Johnson & Johnson’s radiopharmaceutical spurred “profound and durable” responses, however, four patient deaths in the early-stage trial marred the results.
JNJ-6420 is an anti-hK2 antibody-based targeted radioligand therapy that's designed to deliver a high-energy, short-range alpha-particle emitter to prostate cancer cells. The first-in-human study tested the radiopharmaceutical in patients with metastatic castration-resistant prostate cancer who have previously received at least one prior androgen receptor pathway inhibitor. The results are to be presented next week at the American Society of Clinical Oncology conference.
The goal of the phase 1 dose-escalation study was to demonstrate the drug's safety and to find a dose to move into phase 2. In one trial group, 37 patients were on a fixed dosing starting schedule, receiving between 50 μCi and up to 300 μCi. Twenty-nine patients in the other trial group were capped at a cumulative 500-μCi dose.

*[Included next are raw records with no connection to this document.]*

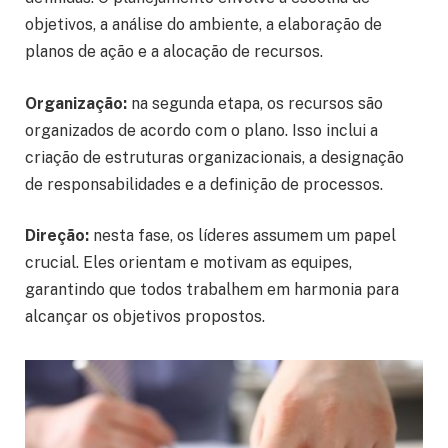
objetivos, a análise do ambiente, a elaboração de
planos de ação e a alocação de recursos.
Organização:
na segunda etapa, os recursos são
organizados de acordo com o plano. Isso inclui a
criação de estruturas organizacionais, a designação
de responsabilidades e a definição de processos.
Direção:
nesta fase, os líderes assumem um papel
crucial. Eles orientam e motivam as equipes,
garantindo que todos trabalhem em harmonia para
alcançar os objetivos propostos.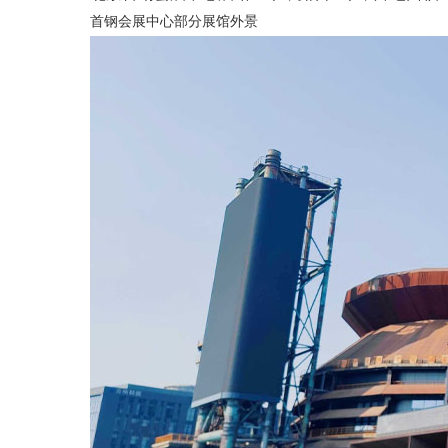
首钢会展中心部分展馆外景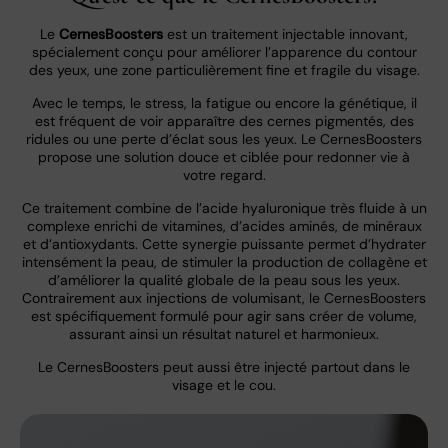
Le
CernesBoosters
est un traitement injectable innovant,
spécialement conçu pour améliorer l’apparence du contour
des yeux, une zone particulièrement fine et fragile du visage.
Avec le temps, le stress, la fatigue ou encore la génétique, il
est fréquent de voir apparaître des cernes pigmentés, des
ridules ou une perte d’éclat sous les yeux. Le CernesBoosters
propose une solution douce et ciblée pour redonner vie à
votre regard.
Ce traitement combine de l’acide hyaluronique très fluide à un
complexe enrichi de vitamines, d’acides aminés, de minéraux
et d’antioxydants. Cette synergie puissante permet d’hydrater
intensément la peau, de stimuler la production de collagène et
d’améliorer la qualité globale de la peau sous les yeux.
Contrairement aux injections de volumisant, le CernesBoosters
est spécifiquement formulé pour agir sans créer de volume,
assurant ainsi un résultat naturel et harmonieux.
Le CernesBoosters peut aussi être injecté partout dans le
visage et le cou.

As of the Jan. 5 data cutoff, 64 patients had received at least one dose of JNJ-6420, with safety data being recorded for 57 patients who had received 150 μCi. Of these patients, 35, or 61%, experienced grade 3 or higher treatment-emergent adverse events (TEAEs), and 21, or 37%, had a serious TEAE. Almost all patients experienced some sort of TEAE.
There were four deaths due to TEAEs, which were associated with repeated dosing of JNJ-6420. The full data set linked two of the deaths to interstitial lung disease (ILD), one to respiratory failure related to COVID-19 and one to decreased appetite/hypotension.
ILD is a common adverse event in oncology treatment, particularly for antibody-drug conjugates. The condition causes progressive scarring of lung tissue. The deaths related to ILD occurred in patients who had received cumulative doses greater than or equal to 750 μCi.
The abstract noted cases of thrombocytopenia (low platelet count) in 63% of the reported TEAEs and ILD in 9%. The cases of ILD all occurred in patients who had received cumulative doses of greater than or equal to 500 μCi prior to the implementation of pulmonary function surveillance.
To address the risk of ILD and thrombocytopenia, the study investigators are recommending a cumulative dose cap and an adaptive dose schedule. Evaluation of adaptive dosing is ongoing.
Other common TEAEs in the study included anemia and two conditions related to low white blood cells, lymphopenia and leukopenia. Nine patients discontinued treatment.
As for the responses, the data showed a reported PSA50 rate of 45.6%. This is a measure of prostatic-specific antigen, which is a key biomarker in prostate cancer. A PSA response is associated with prolonged overall survival.
JNJ-6420 spurred one complete response, two partial responses and three confirmed objective responses.
There were “prolonged clinical, biochemical, and radiographic responses” in patients who received doses of 150 μCi and higher, according to the abstract. Durable responses were also noted in patients who had received JNJ-6420 for as many as 112 weeks.
Big Pharma has been piling into radiopharmaceuticals, with Novartis the leader in the field thanks to two approved drugs, Pluvicto and Lutathera. But Eli Lilly is closing in, having acquired Point Biopharma for $1.4 billion last year and splashing out $60 million earlier this week to work with Aktis Oncology on therapeutic and diagnostic products against multiple targets.
AstraZeneca also got in on the game in March, buying Fusion Pharmaceuticals for $2 billion and Bristol Myers Squibb picked up RayzeBio for $4.1 billion in December 2023.